The opinion is an interpretation of IC 9-19-10 as amended by HEA 1237-2007 (caution, the online Indiana Code cite has not been amended to reflect the new legislation as of the date I type this.) I don’t think much of the opinion’s reliance on past legislation or past incarnations of the bill or the newly created exceptions as a reason to think pickup bed passengers are exempt from the seat belt law. However, if you read the text of the legislation itself (a novel idea) there is reason for concern.
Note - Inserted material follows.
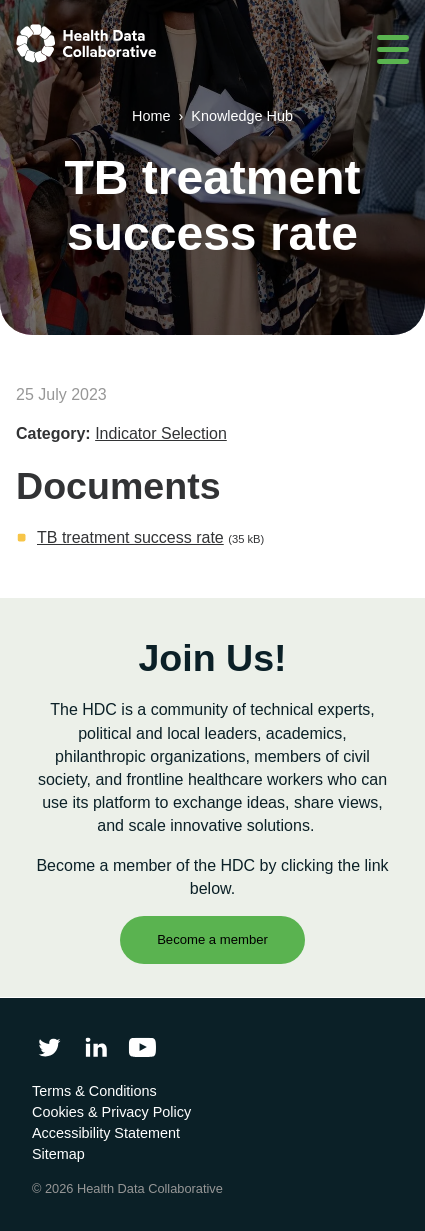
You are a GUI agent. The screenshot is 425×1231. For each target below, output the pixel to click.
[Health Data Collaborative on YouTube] (142, 1047)
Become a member (212, 939)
It says:
Each occupant of a motor vehicle equipped with a safety belt that meets the standards stated in the Federal Motor Vehicle Safety Standard Number 208 (49 CFR 571.208); and is standard equipment installed by the manufacturer; shall have a safety belt properly fastened about the occupant’s body at all times when the vehicle is in forward motion.
(internal subdivisions omitted).
The jist of this is that if your vehicle has seat belts installed when you get it, you have to use them or risk a ticket. Truck beds don’t generally have seat belts installed. So, if you’re riding back there, I don’t think you have to use a seat belt. You deserve a head injury for being that stupid, but not a ticket.